Observe Proven Servants and Imitate Them
So, how does this passage apply to you, assuming you’re a believer in the Lord? Both Paul’s actions and Timothy’s actions are worthy of imitation.
First, Paul shows us how to view our plans. When speaking of what he intends to do, he puts his plans under the control of the Lord Jesus, who controls everything. The only reason that he has confidence in the success of his plans is because he knows what the will of the Lord is, and His will includes what Paul plans to do. Because we live in the very last days, with the return of Christ imminent, we can’t have certainty that all our good plans will be fulfilled. However, we can know that whatever happens in the future is under the control of the Lord Jesus, including whatever we may do.
Second, Paul shows us what to look for in a model of Christlikeness.
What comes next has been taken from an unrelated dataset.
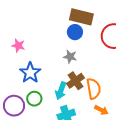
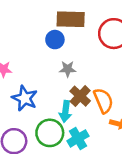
blue circle: (75, 32) -> (55, 40), moved
green circle: (34, 99) -> (50, 133), moved, size x1.5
The first mark he describes is that such a person has genuine concern for the well-being of other Christians. Second, such a person has this genuine concern because he or she seeks the interests of Jesus Christ, the Prophet, High Priest, and King of the church. Third, mature Christians have proven themselves by sacrificially serving people with other Christians for the promotion of the gospel, or the growth of the church.
So, do you view the future, and your own plans, as subject to the control of the Lord?
Are you genuinely concerned about the good of your brothers and sisters in Christ?
Do you serve the interests of Jesus Christ, so that your interests are His?
Do you humbly serve with your brothers and sisters for the gospel through selfless self-sacrifice?
Do you try to imitate mature Christians?
If you have no concern for the good of other Christians, only seek your own interests, rather than the interests of Jesus Christ, or have no desire to serve with other Christians, then you aren’t a true believer in Christ. When someone trusts in Christ, they are given love for other Christians, love for Christ, and the desire to do good to people. To believe in Christ doesn’t just to mean to believe that He was the God-man who died for our sins, and rose from the dead, but to change your mind about Him, and to depend on Him to be your King and Savior from God’s wrath and your sins. If you haven’t done that, then you are an enemy of God, and in danger of His eternal punishment. The good news is that God sent His eternal and divine Son to become the man, Jesus, and to suffer on the cross to take God’s punishment for our rebellion against Him. Then, He raised Him from the dead, and made Him the King of the universe in heaven. He commands everyone to change their minds and trust in Christ alone to be their King and Savior to receive His forgiveness and peace with Him. Please make sure that you’ve done this, or Jesus will eventually judge you and punish you for your sins. God promises to forgive all who repent and trust in the Lord Jesus.